Millicent cringed. "I’ve only heard about it," she said nervously.
"No, of course you don’t remember. The last Great X was before you were born. But it was simply terrible. We lost half our population! I vowed not to let it happen again. No more haphazard, willy-nilly reproduction! Careful placement! No visibility!" She looked meaningfully at the litter, sleeping now, curled in the stained rags. "We’ve got to get you and these mouselets moved inside the wall right away."
She considered the problem, then said, "There’s k8 k a perfectly good nest left empty after Zachariah’s demise." She was silent for a moment, then crossed herself, murmured, "Lord rest his soul," and continued: "It’s in the wall behind the men’s room toilet.
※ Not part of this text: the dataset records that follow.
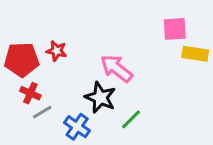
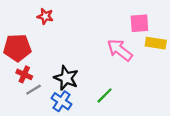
red star: (57, 51) -> (45, 16), moved
pink arrow: (116, 68) -> (120, 50), moved
black star: (100, 98) -> (66, 78), moved

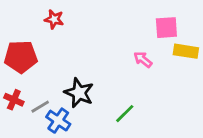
pink arrow: (120, 50) -> (143, 59), size x0.6
red cross: (24, 74) -> (14, 100), moved
blue cross: (62, 101) -> (58, 121), moved

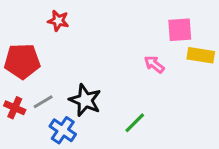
gray line: (40, 107) -> (43, 102), moved

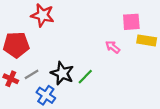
red star: (58, 21) -> (43, 15), size x1.5
green line: (135, 123) -> (85, 77), moved

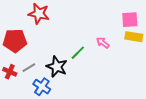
pink square: (131, 22) -> (130, 20), moved
green line: (85, 77) -> (78, 53), moved

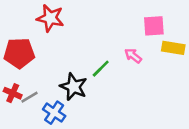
pink square: (130, 20) -> (154, 26), moved
gray line: (29, 68) -> (30, 97), moved

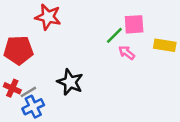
pink square: (154, 26) -> (134, 24), moved
green line: (101, 69) -> (114, 35), moved
blue cross: (54, 113) -> (33, 107), moved, turned 30

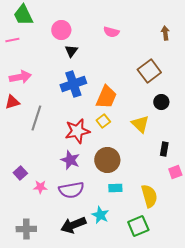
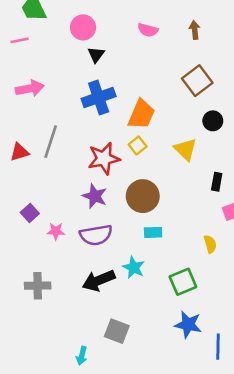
brown arrow: (165, 33) -> (195, 30), moved
red triangle: (12, 102) -> (19, 152), moved
yellow semicircle: (149, 196) -> (210, 244), moved, size x0.6

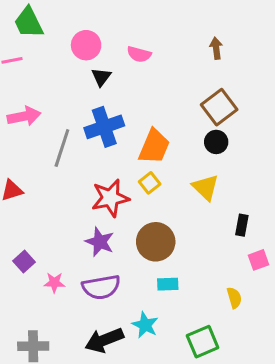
pink semicircle: (148, 30) -> (139, 54), moved
black circle: (213, 121) -> (216, 142), moved
gray line: (51, 142) -> (62, 148), moved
A little noisy, I’m afraid, because of flushing."
"I don’t mind flushing," Millicent squeaked.
"Let’s get started, then. If you take one and I take another, we can get them all moved in three or four trips." Hildegarde leaned down and took a deep breath. "Oh," she muttered, "this is not pleasant at all." Then she grasped a mouselet by its neck and moved back through the hole into the wall, carrying it carefully, its miniature legs and tail dangling in a slightly wiggly way.
Preparing to come after her, Millicent paused and said in a sulky voice, "Lucretia thinks they’re cute."
Hildegarde heard her but didn’t dignify the comment with a response. She couldn’t stand Lucretia, who had competed against her for the role of Mouse Mistress using unfair tactics, and had been a very poor sport about losing.
She continued on, carrying the mouselet. But now she was even more furious. Lucretia! Her rival. Her worst enemy. And a liar, too. Cute? These mouselets were a hideous shade of pink, and their ribs showed. They were not cute at all.